L’excédent prévu est un autre énorme mouvement de balancier pour une province qui, depuis des décennies, surfe sur les hauts vertigineux et les bas souterrains des prix du pétrole et du gaz.

Par exemple, il y a un an, M. Toews prévoyait un déficit de 18,2 milliards pour l’exercice budgétaire qui se termine le 31 mars. Finalement, on s’attend désormais à ce que ce soit une petite fraction de ce montant : 3,2 milliards.

Le gouvernement conservateur uni s’attend à tirer 13,8 milliards des énergies non renouvelables cette année, ce qui en ferait la deuxième prise la plus élevée jamais enregistrée. Les redevances sur les sables bitumineux représenteraient à elles seules 10 milliards.

Le West Texas Intermediate, le prix de référence du pétrole nord-américain, s’échangeait au-dessus de 92 $ US le baril jeudi. La province prévoit une moyenne plus modeste de 70 $ le baril au cours de l’année à venir, tombant dans la fourchette moyenne de 60 $ dans les années suivantes.

« Nous utilisons, je dirais, des projections énergétiques crédibles, mais prudentes », a déclaré M. Toews.

Lorsqu’on lui a demandé si l’Alberta restait sur les montagnes russes des prix de l’énergie, il a répondu : « Ce que je peux dire avec confiance, c’est que nous avons aujourd’hui une réalité budgétaire beaucoup plus durable qu’il y a quatre ans. »

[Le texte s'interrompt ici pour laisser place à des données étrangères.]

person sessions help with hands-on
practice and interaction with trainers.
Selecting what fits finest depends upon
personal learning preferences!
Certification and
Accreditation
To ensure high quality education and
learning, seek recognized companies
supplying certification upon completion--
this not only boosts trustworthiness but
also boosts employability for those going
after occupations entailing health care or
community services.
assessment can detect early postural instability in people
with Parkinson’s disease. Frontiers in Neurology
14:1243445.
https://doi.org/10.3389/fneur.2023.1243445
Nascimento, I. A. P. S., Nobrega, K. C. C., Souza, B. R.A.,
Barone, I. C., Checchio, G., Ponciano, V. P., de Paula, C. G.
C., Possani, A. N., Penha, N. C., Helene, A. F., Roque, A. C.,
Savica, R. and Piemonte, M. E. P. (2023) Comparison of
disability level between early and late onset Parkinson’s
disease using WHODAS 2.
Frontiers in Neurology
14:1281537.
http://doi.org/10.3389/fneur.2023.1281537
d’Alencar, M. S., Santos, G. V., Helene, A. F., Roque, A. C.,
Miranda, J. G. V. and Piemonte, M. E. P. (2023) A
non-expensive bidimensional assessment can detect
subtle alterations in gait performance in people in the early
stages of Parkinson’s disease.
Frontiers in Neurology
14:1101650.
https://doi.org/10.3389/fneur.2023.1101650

Le budget prévoit 62,6 milliards de recettes publiques totales contrebalancées par 59,4 milliards de dépenses de base. C’est avant les dépenses supplémentaires liées à la COVID-19 et les contrats ferroviaires annulés pour transporter le brut signés par le précédent gouvernement néo-démocrate.

La dette supportée par les contribuables devrait s’élever à 94,7 milliards. Les frais de service de la dette devraient augmenter légèrement pour atteindre 2,7 milliards.

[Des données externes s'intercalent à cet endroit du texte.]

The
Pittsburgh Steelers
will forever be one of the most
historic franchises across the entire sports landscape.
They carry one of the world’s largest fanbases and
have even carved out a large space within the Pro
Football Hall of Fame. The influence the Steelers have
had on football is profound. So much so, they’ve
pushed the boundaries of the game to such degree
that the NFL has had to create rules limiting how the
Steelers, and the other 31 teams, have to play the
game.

Malgré l’amélioration des résultats, la province prévoit que la dette augmentera au cours des deux prochaines années pour financer les engagements visant à créer des emplois, à faire croître l’économie et à renforcer la capacité des soins de santé.

600 m$ supplémentaires en santé

Le budget ajoute 600 millions au budget de fonctionnement de la santé, un engagement qui passera à 1,8 milliard en 2024-2025.

L’argent servira à financer de nouveaux lits aux soins intensifs, des places dans les hôpitaux, l’agrandissement des laboratoires et des hôpitaux et à aider à recruter plus de médecins et d’infirmières, en particulier pour pourvoir les postes vacants dans les régions rurales et éloignées.

La COVID-19 a mis les hôpitaux et les services d’urgence à rude épreuve et a poussé le système au bord de l’effondrement lors de la quatrième vague à la fin de l’année dernière.

Le premier ministre Jason Kenney a déclaré que la pandémie a souligné les failles d’un système dans lequel l’Alberta paie comparativement plus pour les soins de santé, mais obtient moins en termes d’espace, de lit par habitant et d’autres services. L’argent supplémentaire vise à corriger cette disparité.

La province prévoit également combler les lacunes du marché du travail.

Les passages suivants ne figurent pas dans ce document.